The next season though, Gehrig's decline became immediately apparent. His batting average of .295 was the first time Lou hit under .300 since 1925, his first full season in the majors. Also, his 29 home runs were the first time the future Hall of Famer missed the 30-home run plateau since he hit 27 in 1928 (although he did bat .374 with 142 RBIs that year). Even still, Gehrig posted a very good .410 OBP, a .932 OPS, and 114 RBIs. For many (in any era) this would have been a very good — probably All-Star — season. But for the man who had made a career out of regularly posting historic numbers, this stat line was an indicaton of a serious and sudden decline.
By 1939 Gehrig was rendered totally unable to play the game he loved. Participating in only eight games before benching himself, Gehrig hit .143/.273/.416 and was reportedly disturbingly feeble in the field. The 6'0", 200-pound block of granite, at only 36 years old, had mysteriously lost every ounce of the coordination, skill, and strength that had made him a legend in his own time.
From that point, the decline was sadly rapid. The Yankees announced Gehrig's retirement on June 21 and deemed July 4, 1939 Lou Gehrig Day. It would be Gehrig's final public appearance of note, but his image and his words are burned into the tapestry of baseball history forever. His articulation, a dying man calling himself the "luckiest man on the face of the earth" is still stirring today when one truly realizes how few athletes would show such selfless and self-aware grace in the face of imminent demise. Gehrig inspired with his bravery but also reinforced a moral that is usually riddled with the monotony of benign repetition. But seeing a once strong, virile athlete who performed seemingly inhuman feats upon the diamond, accepting his death and acknowledging his blessings even while confronting the limited span of his life is the manifestation of the moral that on some spiritual or psychological level is, at the very least, healthy for one's character and quality of life and at the most, an axiom of existence.
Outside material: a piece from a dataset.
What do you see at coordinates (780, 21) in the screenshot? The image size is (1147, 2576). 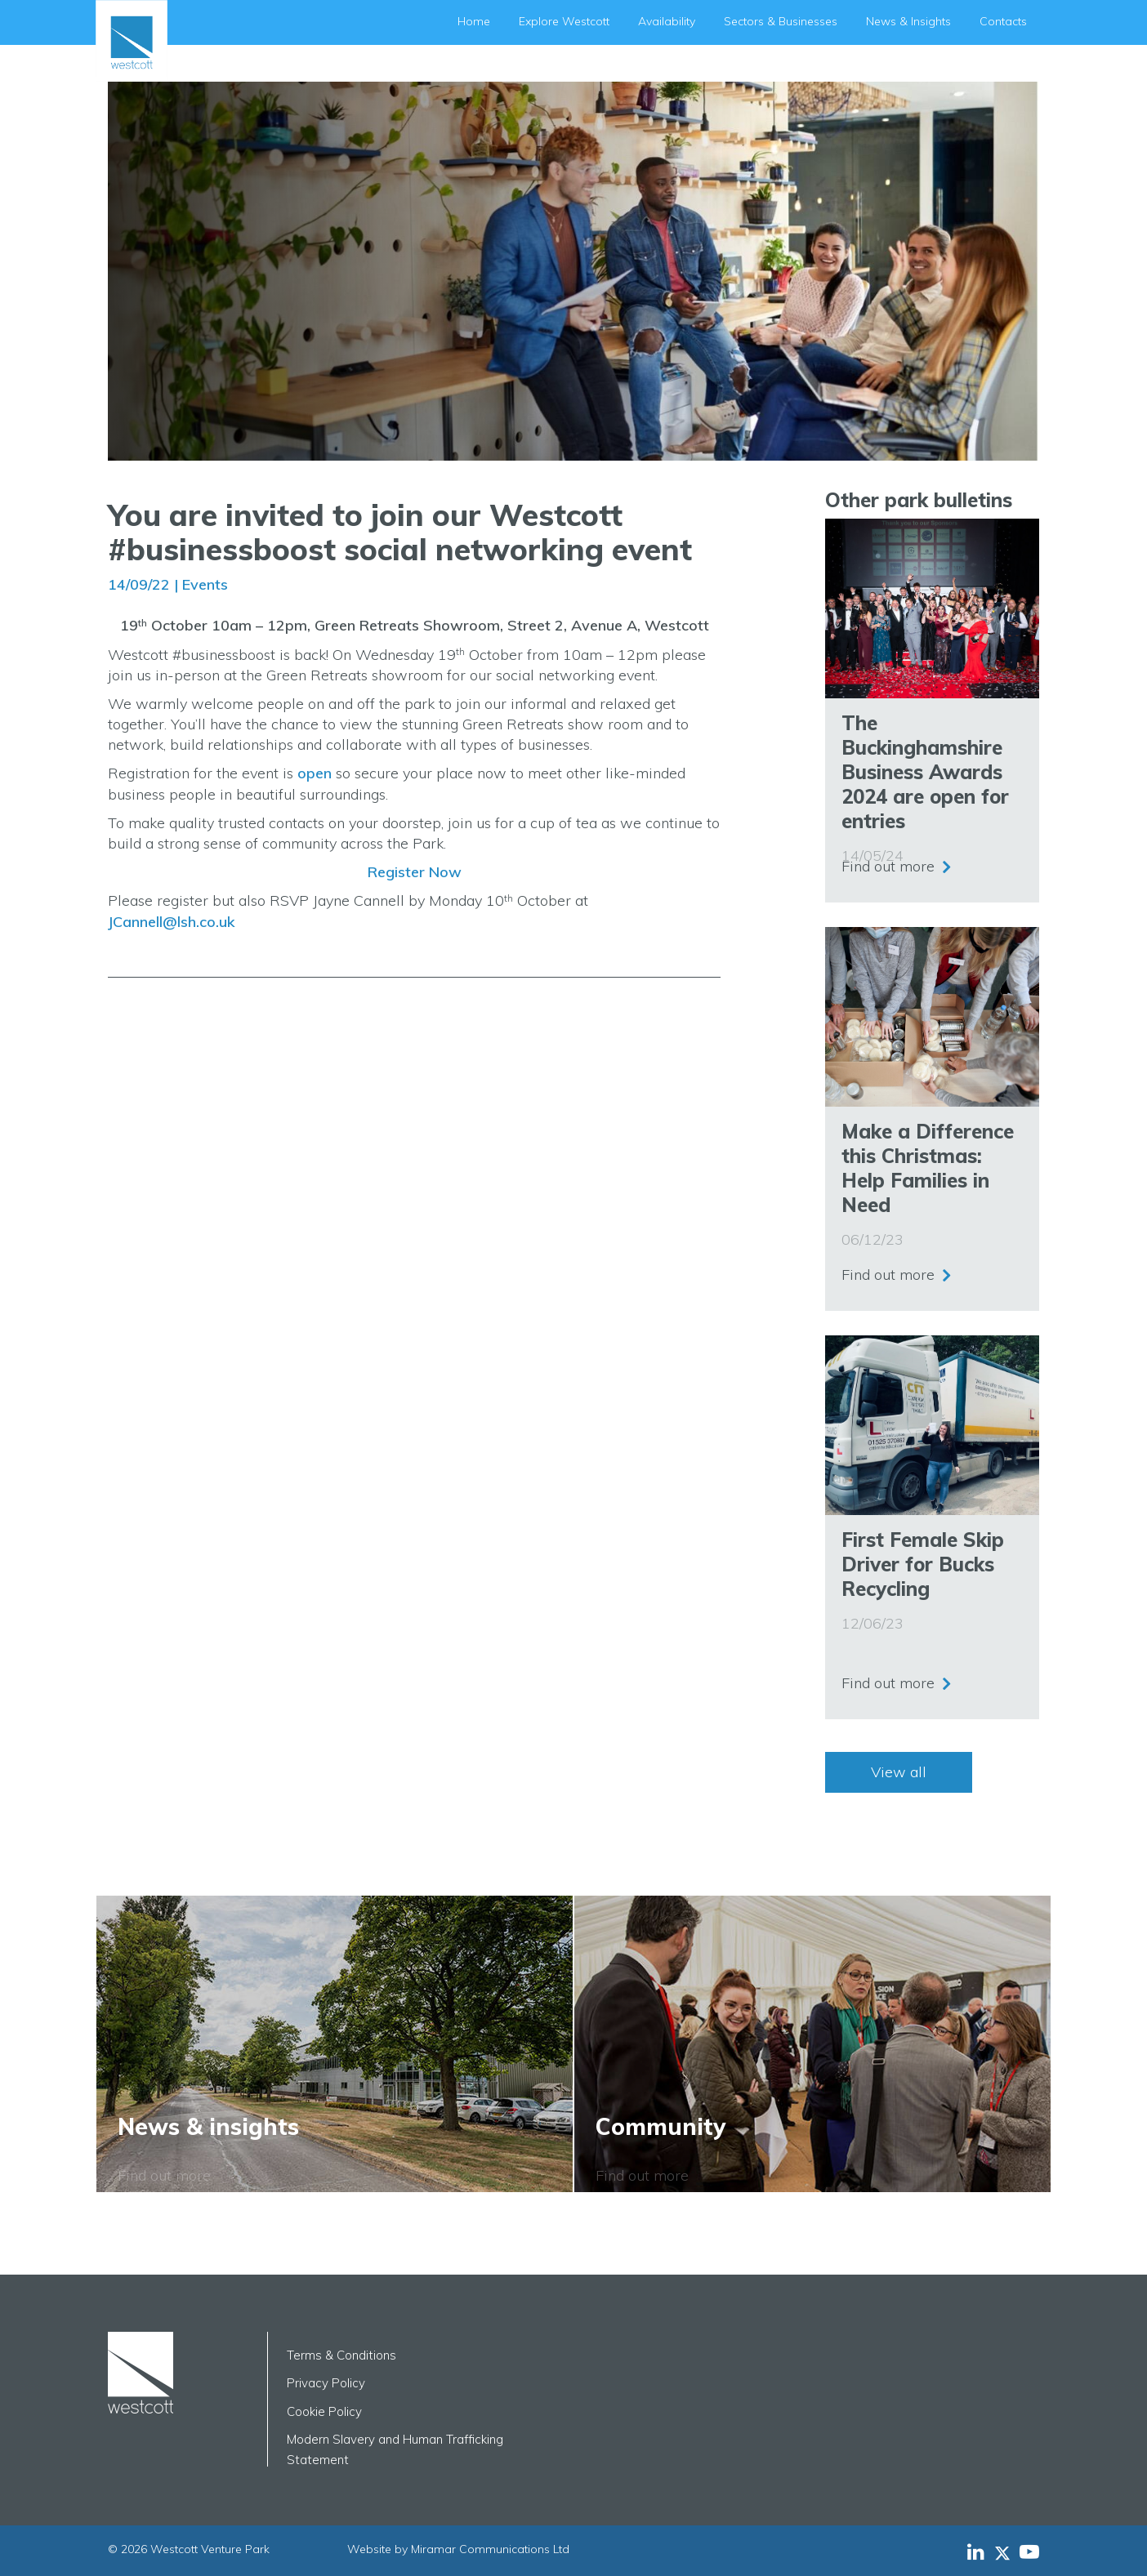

After his death on June 2, 1941, Lou's wife Eleanor Gehrig — never re-marrying — fought tirelessly in support of ALS research. But 70 years after that historic speech thrust ALS into the national consciousness, the battle is still being waged. As Major League Baseball uses its public profile to bring attention and hopefully funding, to help combat a still incurable disease that killed one of their own, July 4th, 2009 has proved a special day for both baseball and humanity, two entities that rarely see a cross section in the modern day, but never have been more connected than in the life of Henry Louis Gehrig.